The TaskTracer system Simone Stumpf, Xinlong Bao, Anton Dragunov, Thomas G. Dietterich, Jon Herlocker, Kevin Johnsrude, Lida Li, JianQiang Shen School of Electrical Engineering Oregon State University Corvallis, OR [email protected]

Abstract Knowledge workers spend the majority of their working hours processing and manipulating information. These users face continual costs as they switch between tasks to retrieve and create information. The TaskTracer project at Oregon State University investigates the possibilities of a desktop software system that will record in detail how knowledge workers complete tasks, and intelligently leverage that information to increase efficiency and productivity. Our approach assigns each observed user interface action to a task for which it is likely being performed. In this demonstration we show how we have applied machine learning in this environment.

The TaskTracer System Knowledge workers organize their work into discrete and describable units, such as projects, tasks or to-do items. The TaskTracer project at Oregon State University has developed a desktop system which operates in the Microsoft Windows environment, tracking most interactions with desktop applications as well as tracking phone calls. Once we have the past actions structured by task, we can provide substantial value to the knowledge worker in assisting in their daily task routines. Our goal is to develop five capabilities: more task-aware user interfaces in the applications we use daily, more efficient task-interruption recovery, better personal information management, workgroup information management and within-workgroup workflow detection and analysis. Our approach combines human-computer interaction and machine learning to assign each observed action (opening a file, saving a file, sending an email, cutting and pasting information, etc.) to a task for which it is likely being performed. In this demo, we show the current implementation of the TaskTracer system and its machine learning components, TaskPredictor and FolderPredictor. There have been previous efforts to build environments that enable knowledge workers to manage multiple concurrent activities, which we call tasks, and use knowledge of those activities to improve productivity (Henderson and Card 1986, Freeman and Gelernter 1996, Dourish et al. 1999, Robertson et al. 2000, Bellotti et al. 2003). To be of assistance to a user, an agent (whether it is

a computer system or a human associate) must “know” what the user is currently doing. In addition to the resources used in a task, a record of user’s actions performed on those resources must also be captured to have the correct comprehension of the task context. There are systems (Fenstermacher and Ginsburg 2002, Kaptelinin 2003, Canny 2004) address this issue by aiming at recording as much information as possible about users’ activities when they interact with computers. These activity records are obtained via monitoring the computer file system, input devices, and applications.
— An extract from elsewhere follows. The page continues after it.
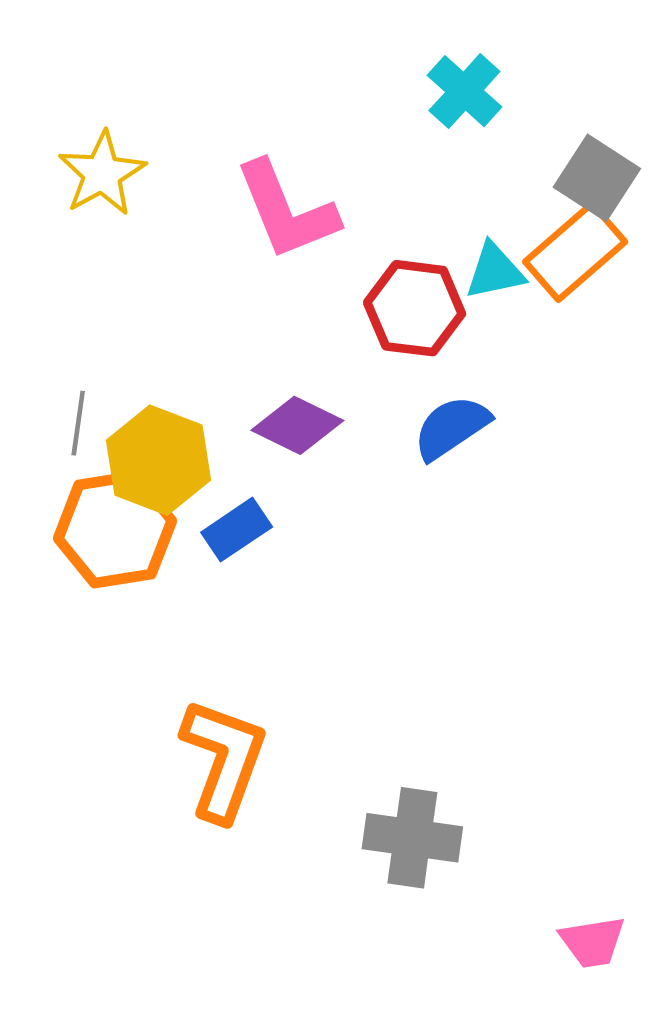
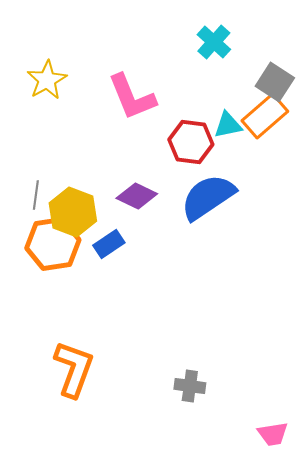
blue semicircle: (451, 428) -> (208, 197), size x1.5
orange L-shape: (224, 760) -> (74, 369), moved
gray cross: (412, 838) -> (190, 386), size x0.7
Our software, TaskTracer, employs an extensive datacollection framework to obtain detailed observations of user interactions in the common productivity applications used in knowledge work (see Dragunov et al. 2004). Currently, events are collected from Microsoft Office 2003, Microsoft Visual .NET, the Windows XP operating system and phone calls and stored as EventMessages in a database. In this framework, TaskTracer collects file pathnames for file create, change, open, print and save, text selection, copy-paste, windows focus, web navigation, phone call, clipboard and email events. Phone call data collection uses Caller Id to collect names and phone numbers of callers. In addition, speech-to-text software collects the user’s — but not the caller’s — phone speech. Instead of using unsupervised clustering to discover tasks, users of TaskTracer manually specify what tasks they are doing in the initial stage of data collection, so that each action of the user (UI event) will be tagged with a particular task identifier to train predictors. There are three main challenges to the machine learning approach. Firstly, accuracy must be exceptionally high to be acceptable to the user. Secondly, manual task switches have introduce “noise” into the task-tagged event stream. Thirdly, users may achieve the same task in different ways, hence doing something on the same task can generate different event streams. Conversely, different tasks may utilize the same objects, i.e. events and resources.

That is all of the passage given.